Task statement:
Retype, word for word, every line from the one holding "child development (128, 888)" through the one holding "U.S. Transfer (245, 2337)" in the entries below, both included, and only those lines.

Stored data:
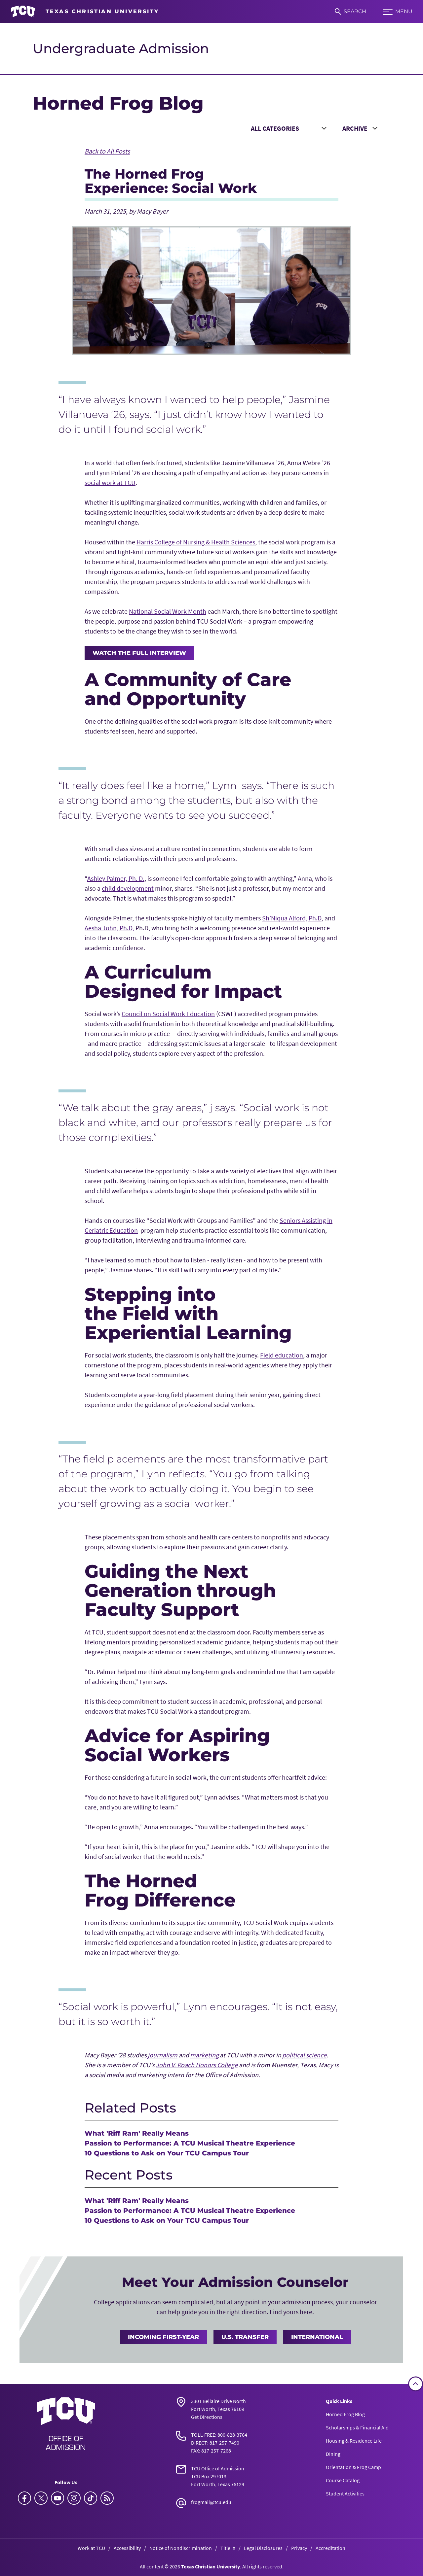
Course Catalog (343, 2480)
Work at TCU (91, 2548)
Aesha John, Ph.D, (109, 928)
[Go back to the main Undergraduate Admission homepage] (66, 2423)
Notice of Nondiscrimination (180, 2548)
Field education (281, 1355)
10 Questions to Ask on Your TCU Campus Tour (167, 2153)
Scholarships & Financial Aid (357, 2427)
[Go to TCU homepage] (85, 11)
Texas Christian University (210, 2566)
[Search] (350, 11)
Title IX (227, 2548)
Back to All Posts (107, 151)
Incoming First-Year (163, 2337)
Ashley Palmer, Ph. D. (115, 878)
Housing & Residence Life (354, 2440)
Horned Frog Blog (345, 2414)
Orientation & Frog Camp (353, 2467)
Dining (333, 2454)
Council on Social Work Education (168, 1014)
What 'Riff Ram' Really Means (137, 2133)
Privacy (299, 2548)
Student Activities (345, 2493)
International (317, 2337)
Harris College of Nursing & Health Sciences (195, 542)
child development (128, 888)
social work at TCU (110, 482)
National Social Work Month (167, 611)
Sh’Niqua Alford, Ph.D (292, 918)
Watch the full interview (139, 653)
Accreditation (330, 2548)
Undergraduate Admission (121, 48)
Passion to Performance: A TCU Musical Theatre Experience (190, 2143)
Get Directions (206, 2417)
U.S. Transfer (245, 2337)
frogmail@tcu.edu (211, 2502)
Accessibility (127, 2548)
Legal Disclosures (263, 2548)
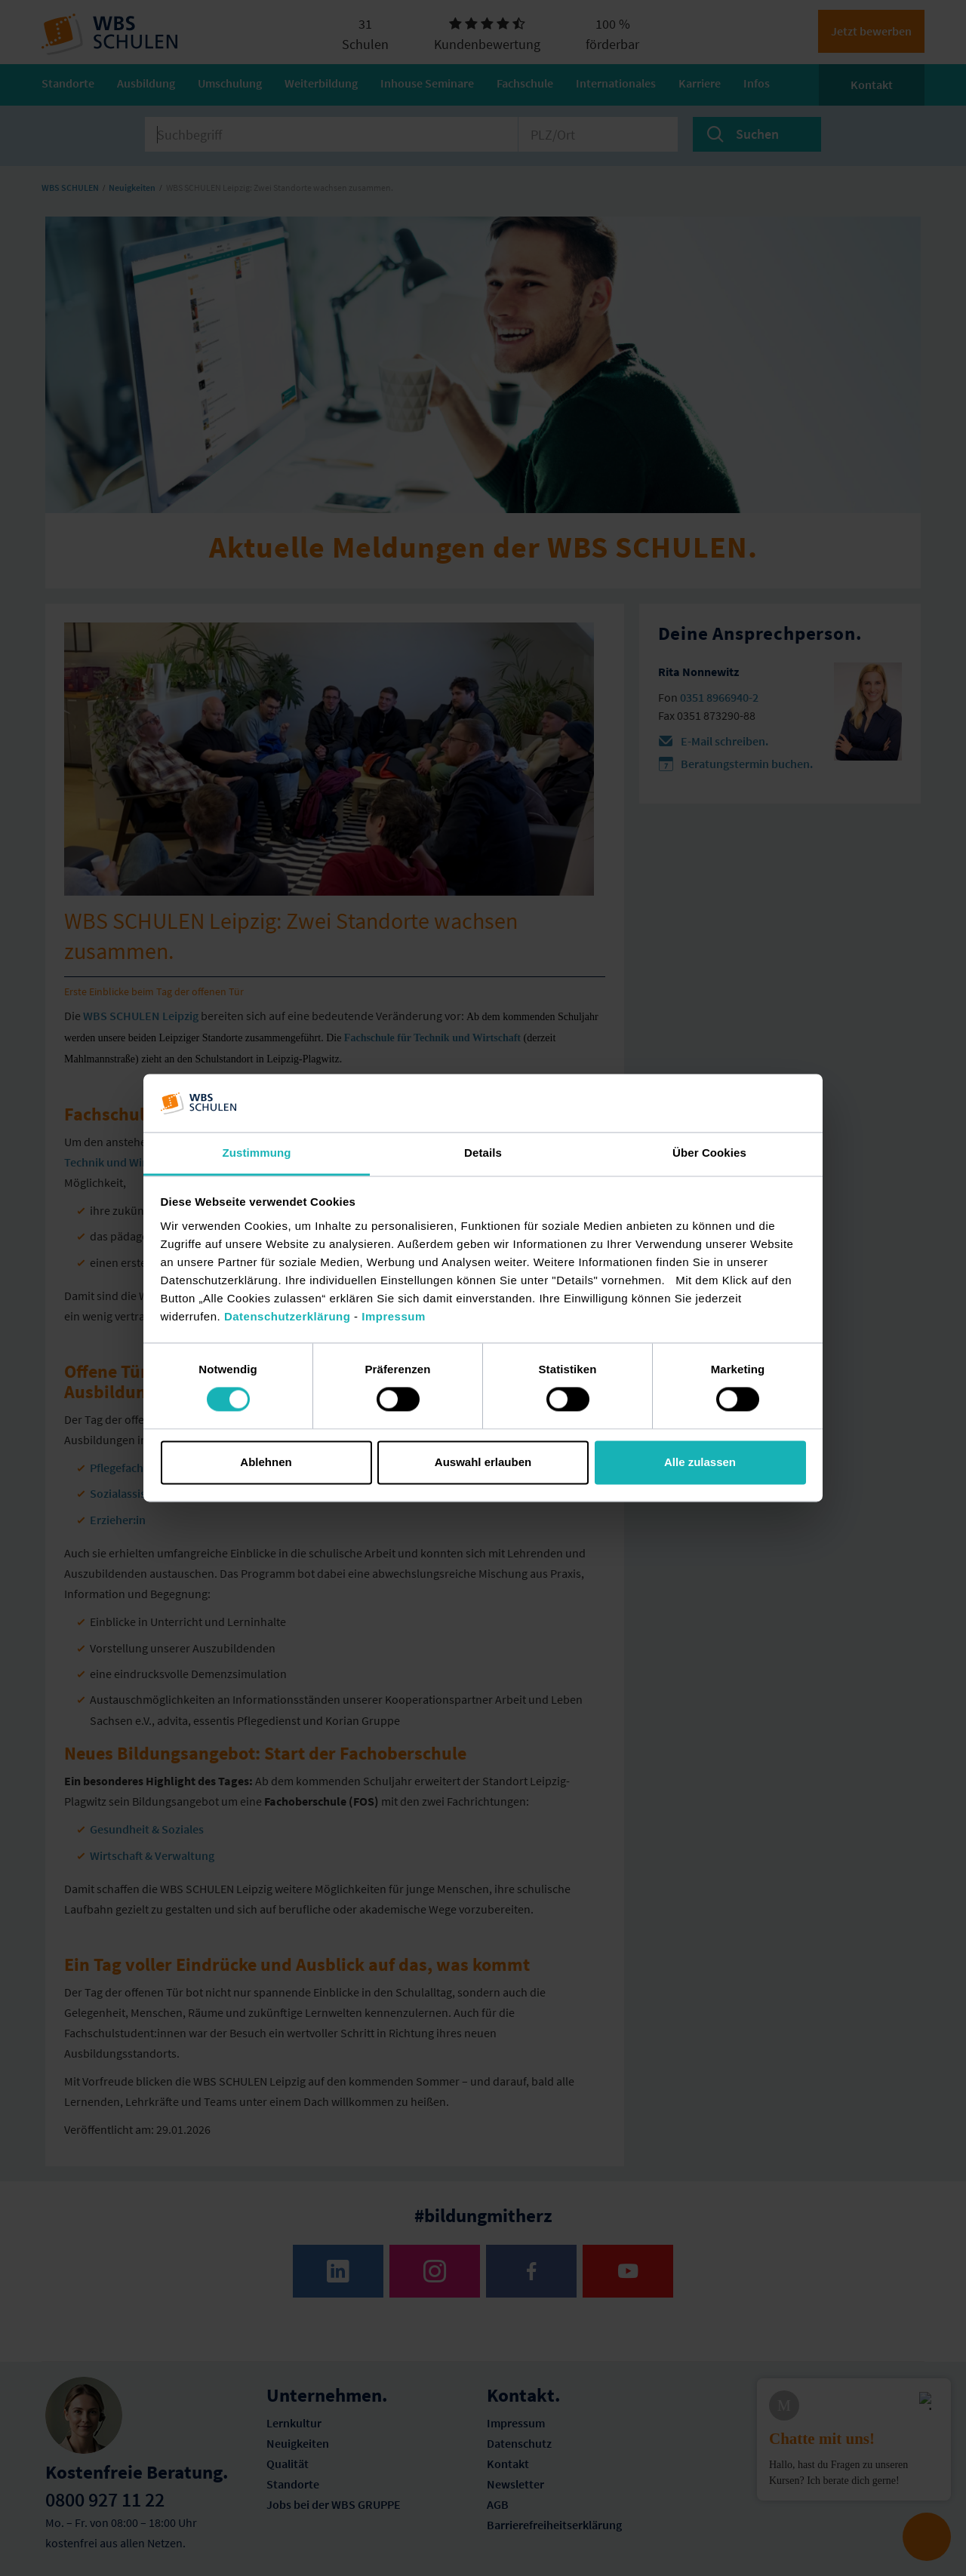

Expected output:
child development (128, 888)
social work at TCU (110, 482)
National Social Work Month (167, 611)
Sh’Niqua Alford, Ph.D (292, 918)
Watch the full interview (139, 653)
Accreditation (330, 2548)
Undergraduate Admission (121, 48)
Passion to Performance: A TCU Musical Theatre Experience (190, 2143)
Get Directions (206, 2417)
U.S. Transfer (245, 2337)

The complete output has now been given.